La relance de la pêche industrielle a souvent fait l’objet de débats gouvernementaux. Par exemple, en 2012, avec l’aide de la FAO, le gouvernement a élaboré un document stratégique pour la relance de la pêche industrielle. Le pays constitue la deuxième réserve mondiale d’eau douce qui nourrit environ 1500 espèces de poissons, selon des études qui datent de plus d’un siècle. La pêche industrielle y a été pratiquée jusque dans les années 1980 à Muanda, dans les lacs intérieurs et dans les grands lacs de l’Est, selon tous les témoignages. Elle a approvisionné, durant des lustres, le pays en vivres frais. Mais les crises à répétition des années 1970, 1980 et 1990 ont fini par emporter toutes les unités de production les unes après les autres, au point que le pays importe aujourd’hui l’essentiel (plus 90 %) de ses besoins en poisson (240 000 tonnes). La production artisanale ne représente que 10 % des besoins du pays.

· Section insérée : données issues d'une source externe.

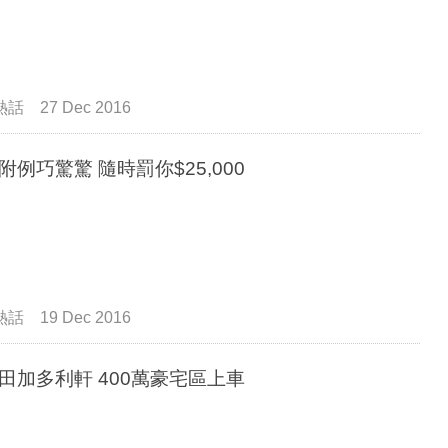
熱話
27 Dec 2016
附例巧驚驚 隨時罰你$25,000
熱話
19 Dec 2016
何文田加多利軒 400萬豪宅區上車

« Pour relancer le secteur, nous ne devons pas nous baser sur le passé et croire que les données vieilles d’un siècle sont toujours d’actualité. Il faut des nouvelles  études d’évaluation et de mise à jour des données pour connaître le stock réel dont dispose le pays », indique Constant Ntembe, fonctionnaire au ministère de l’Agriculture et de la pêche. À Muanda, par exemple, il faut prendre en compte deux faits : trois sociétés pétrolières dont l’activité à un impact négatif l’écologie marine et la création du parc marin des mangroves qui doivent avoir pour conséquence d’amenuiser le potentiel halieutique. Dans les eaux fluviales, les rivières et les lacs, il faut aussi s’assurer que certaines pratiques de pêche peu responsables qui utilisent les filets non conventionnels et certaines substances nocives doivent avoir suffisamment influé sur la démographie halieutique. Dans les lacs frontaliers (Tanganyka, Kivu, Albert..), les pays voisins ne se sont pas privés de la pêche à grande échelle pendant tout le temps de la léthargie congolaise. Ce qui rend nécessaire des études approfondies pour déterminer exactement les types et le stock exacts de la richesse halieutique disponibles dans les eaux congolaises. Ces analyses aideraient à déterminer les sites d’activité, la taille de l’investissement et les types de  matériels qu’il faut allouer à un projet de relance de la pêche industrielle », selon Chango Mutambwe.

INFO BOX

  • Chaque année, la RDC importe 200 000 tonnes de poissons pour un besoin estimé à 240 000 tonnes. La différence vient de la pêche artisanale locale.
  • Selon la FAO, le  potentiel halieutique annuel du Congo est  d’environ 707 000 tonnes, selon le ministère de l’Agriculture et de la pêche.
  • L’aquaculture, laissée à l’abandon depuis plusieurs années, attire les investisseurs marocains, israéliens, coréens et égyptiens pour des productions à grande échelle.